*** Dataset content ***

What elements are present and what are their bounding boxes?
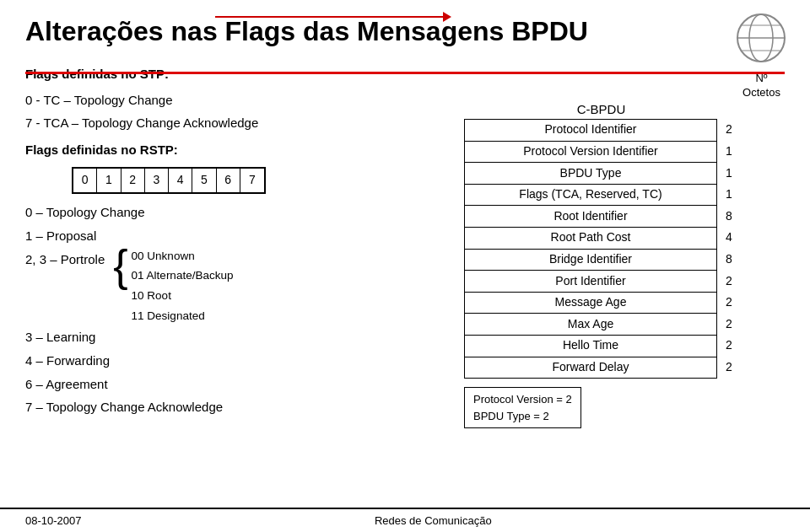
bpdu-num-11: 2 xyxy=(717,357,742,379)
bit-2: 2 xyxy=(122,169,145,192)
bpdu-num-0: 2 xyxy=(717,119,742,141)
rstp-flag-0: 0 – Topology Change xyxy=(25,201,447,224)
bit-3: 3 xyxy=(145,169,169,192)
bpdu-num-8: 2 xyxy=(717,292,742,314)
bpdu-num-2: 1 xyxy=(717,163,742,185)
num-octetos-label: Nº Octetos xyxy=(738,72,785,100)
bpdu-table-row: Root Path Cost4 xyxy=(465,227,742,249)
bit-number-row: 0 1 2 3 4 5 6 7 xyxy=(72,167,266,194)
bpdu-num-3: 1 xyxy=(717,184,742,206)
bit-7: 7 xyxy=(240,169,264,192)
footer: 08-10-2007 Redes de Comunicação xyxy=(0,508,810,532)
bpdu-num-5: 4 xyxy=(717,227,742,249)
bpdu-table-row: Protocol Version Identifier1 xyxy=(465,141,742,163)
bpdu-table-row: Max Age2 xyxy=(465,314,742,336)
bpdu-table: Protocol Identifier2Protocol Version Ide… xyxy=(464,119,742,379)
bpdu-table-row: Flags (TCA, Reserved, TC)1 xyxy=(465,184,742,206)
bpdu-field-10: Hello Time xyxy=(465,335,717,357)
cbpdu-label: C-BPDU xyxy=(464,102,785,116)
brace-codes: { 00 Unknown 01 Alternate/Backup 10 Root… xyxy=(113,244,233,326)
stp-flag-0: 0 - TC – Topology Change xyxy=(25,89,447,111)
bpdu-field-8: Message Age xyxy=(465,292,717,314)
bpdu-table-row: Message Age2 xyxy=(465,292,742,314)
footer-center: Redes de Comunicação xyxy=(375,514,492,527)
left-panel: Flags definidas no STP: 0 - TC – Topolog… xyxy=(25,63,447,428)
bpdu-num-10: 2 xyxy=(717,335,742,357)
role-00: 00 Unknown xyxy=(132,246,234,266)
bpdu-field-3: Flags (TCA, Reserved, TC) xyxy=(465,184,717,206)
bpdu-num-6: 8 xyxy=(717,249,742,271)
bpdu-num-7: 2 xyxy=(717,271,742,293)
svg-marker-6 xyxy=(443,12,451,22)
role-11: 11 Designated xyxy=(132,306,234,326)
rstp-flag-23: 2, 3 – Portrole xyxy=(25,248,105,271)
rstp-flag-6: 6 – Agreement xyxy=(25,373,447,396)
bit-5: 5 xyxy=(192,169,216,192)
rstp-flag-1: 1 – Proposal xyxy=(25,224,447,248)
bpdu-table-row: Protocol Identifier2 xyxy=(465,119,742,141)
protocol-note-line2: BPDU Type = 2 xyxy=(473,408,572,425)
bpdu-table-row: Hello Time2 xyxy=(465,335,742,357)
bpdu-num-1: 1 xyxy=(717,141,742,163)
arrow-svg xyxy=(215,0,468,34)
bit-0: 0 xyxy=(73,169,97,192)
bpdu-table-row: Port Identifier2 xyxy=(465,271,742,293)
rstp-flag-7: 7 – Topology Change Acknowledge xyxy=(25,395,447,419)
portrole-row: 2, 3 – Portrole { 00 Unknown 01 Alternat… xyxy=(25,248,447,326)
bit-4: 4 xyxy=(169,169,192,192)
rstp-flags-list: 0 – Topology Change 1 – Proposal 2, 3 – … xyxy=(25,201,447,419)
bpdu-field-6: Bridge Identifier xyxy=(465,249,717,271)
brace-icon: { xyxy=(113,244,127,287)
bpdu-table-row: Root Identifier8 xyxy=(465,206,742,228)
bpdu-field-2: BPDU Type xyxy=(465,163,717,185)
bpdu-num-9: 2 xyxy=(717,314,742,336)
bpdu-field-4: Root Identifier xyxy=(465,206,717,228)
bpdu-table-row: BPDU Type1 xyxy=(465,163,742,185)
bpdu-table-row: Forward Delay2 xyxy=(465,357,742,379)
rstp-section-label: Flags definidas no RSTP: xyxy=(25,139,447,161)
role-01: 01 Alternate/Backup xyxy=(132,266,234,286)
role-10: 10 Root xyxy=(132,286,234,306)
bpdu-field-11: Forward Delay xyxy=(465,357,717,379)
bpdu-table-wrapper: Protocol Identifier2Protocol Version Ide… xyxy=(464,119,785,379)
bpdu-field-9: Max Age xyxy=(465,314,717,336)
bpdu-table-row: Bridge Identifier8 xyxy=(465,249,742,271)
protocol-note: Protocol Version = 2 BPDU Type = 2 xyxy=(464,387,581,428)
protocol-note-line1: Protocol Version = 2 xyxy=(473,391,572,408)
role-codes: 00 Unknown 01 Alternate/Backup 10 Root 1… xyxy=(132,246,234,326)
num-octetos-header: Nº Octetos xyxy=(464,72,785,100)
bpdu-field-1: Protocol Version Identifier xyxy=(465,141,717,163)
rstp-flag-3: 3 – Learning xyxy=(25,325,447,349)
bit-6: 6 xyxy=(217,169,240,192)
right-panel: Nº Octetos C-BPDU Protocol Identifier2Pr… xyxy=(464,63,785,428)
bpdu-field-7: Port Identifier xyxy=(465,271,717,293)
content-area: Flags definidas no STP: 0 - TC – Topolog… xyxy=(25,63,785,428)
bpdu-field-5: Root Path Cost xyxy=(465,227,717,249)
page: Alterações nas Flags das Mensagens BPDU … xyxy=(0,0,810,532)
university-logo xyxy=(736,13,786,63)
rstp-flag-4: 4 – Forwarding xyxy=(25,349,447,373)
bpdu-num-4: 8 xyxy=(717,206,742,228)
stp-flag-7: 7 - TCA – Topology Change Acknowledge xyxy=(25,111,447,134)
bpdu-field-0: Protocol Identifier xyxy=(465,119,717,141)
bit-1: 1 xyxy=(97,169,121,192)
footer-date: 08-10-2007 xyxy=(25,514,82,527)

*** End of Dataset content ***

What the task asks
Search the material above for the word "footer", and return each line that holds it.

Task result
footer: 08-10-2007 Redes de Comunicação xyxy=(0,508,810,532)
footer-center: Redes de Comunicação xyxy=(375,514,492,527)
footer-date: 08-10-2007 xyxy=(25,514,82,527)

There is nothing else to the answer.